Transcribed page contents:

__________

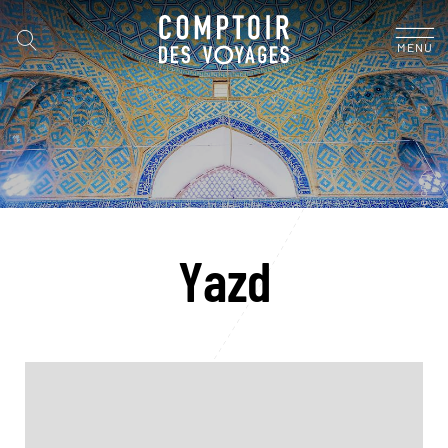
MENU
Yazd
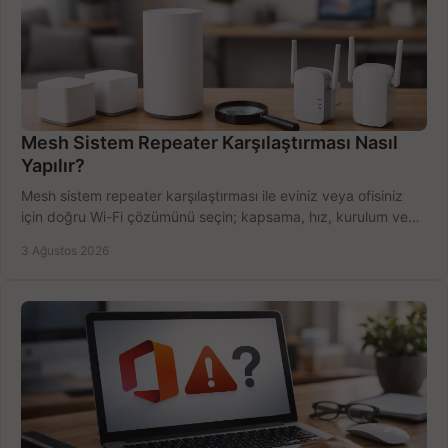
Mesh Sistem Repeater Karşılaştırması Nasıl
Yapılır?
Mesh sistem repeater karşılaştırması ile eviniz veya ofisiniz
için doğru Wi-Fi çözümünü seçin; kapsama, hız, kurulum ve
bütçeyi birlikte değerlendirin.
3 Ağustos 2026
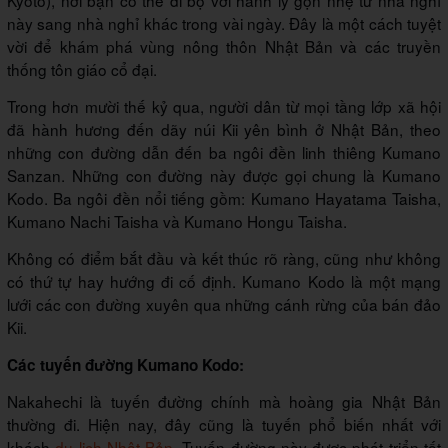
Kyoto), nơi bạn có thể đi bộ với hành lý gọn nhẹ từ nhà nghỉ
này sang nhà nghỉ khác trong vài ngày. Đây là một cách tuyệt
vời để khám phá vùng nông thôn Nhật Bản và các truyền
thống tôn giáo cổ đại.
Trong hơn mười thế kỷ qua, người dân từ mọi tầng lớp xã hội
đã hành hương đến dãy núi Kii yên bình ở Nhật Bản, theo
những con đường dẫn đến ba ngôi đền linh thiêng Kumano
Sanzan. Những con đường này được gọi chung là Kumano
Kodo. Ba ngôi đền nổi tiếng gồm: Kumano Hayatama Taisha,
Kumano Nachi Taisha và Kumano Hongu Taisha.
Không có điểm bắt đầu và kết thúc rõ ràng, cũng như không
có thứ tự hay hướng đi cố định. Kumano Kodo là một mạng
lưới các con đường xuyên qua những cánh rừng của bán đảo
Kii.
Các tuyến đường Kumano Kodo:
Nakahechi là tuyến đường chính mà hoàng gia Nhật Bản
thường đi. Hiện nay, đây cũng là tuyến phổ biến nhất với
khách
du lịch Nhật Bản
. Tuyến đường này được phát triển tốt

__________

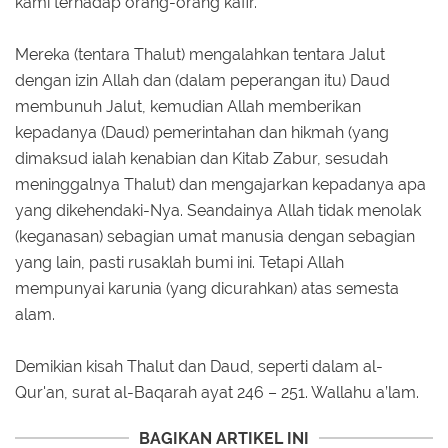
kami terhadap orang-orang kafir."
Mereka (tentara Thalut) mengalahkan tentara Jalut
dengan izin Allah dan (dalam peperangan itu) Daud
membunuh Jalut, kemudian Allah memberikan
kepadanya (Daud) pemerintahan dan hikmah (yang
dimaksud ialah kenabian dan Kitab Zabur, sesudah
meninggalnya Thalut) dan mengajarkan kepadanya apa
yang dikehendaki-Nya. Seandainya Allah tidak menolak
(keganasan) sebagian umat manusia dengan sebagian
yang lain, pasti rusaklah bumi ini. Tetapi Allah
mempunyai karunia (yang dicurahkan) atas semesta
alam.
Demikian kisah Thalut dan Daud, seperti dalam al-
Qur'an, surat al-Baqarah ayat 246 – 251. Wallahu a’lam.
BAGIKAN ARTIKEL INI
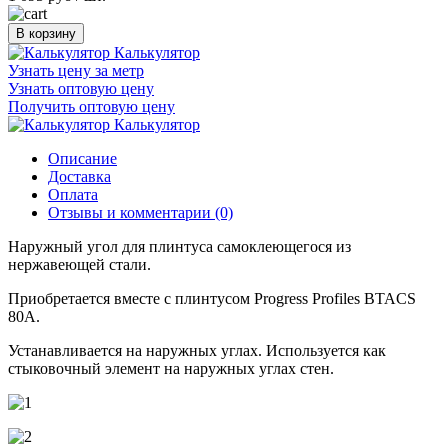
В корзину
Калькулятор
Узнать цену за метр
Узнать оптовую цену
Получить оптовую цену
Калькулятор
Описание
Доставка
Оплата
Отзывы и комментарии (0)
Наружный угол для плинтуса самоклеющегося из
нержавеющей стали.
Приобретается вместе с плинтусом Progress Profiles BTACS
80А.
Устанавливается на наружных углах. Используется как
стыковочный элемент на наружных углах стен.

__________

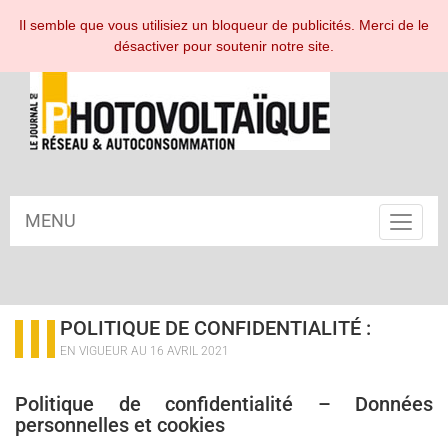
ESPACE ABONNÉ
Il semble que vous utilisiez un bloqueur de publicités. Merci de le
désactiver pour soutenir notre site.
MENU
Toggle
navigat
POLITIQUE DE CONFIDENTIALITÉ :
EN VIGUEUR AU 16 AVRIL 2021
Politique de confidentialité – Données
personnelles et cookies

__________

Work task: Return, word for word, the lines of the data above from the line with "kami terhadap orang-orang" through the line with "dimaksud ialah kenabian", inclusive.

Final answer:
kami terhadap orang-orang kafir."
Mereka (tentara Thalut) mengalahkan tentara Jalut
dengan izin Allah dan (dalam peperangan itu) Daud
membunuh Jalut, kemudian Allah memberikan
kepadanya (Daud) pemerintahan dan hikmah (yang
dimaksud ialah kenabian dan Kitab Zabur, sesudah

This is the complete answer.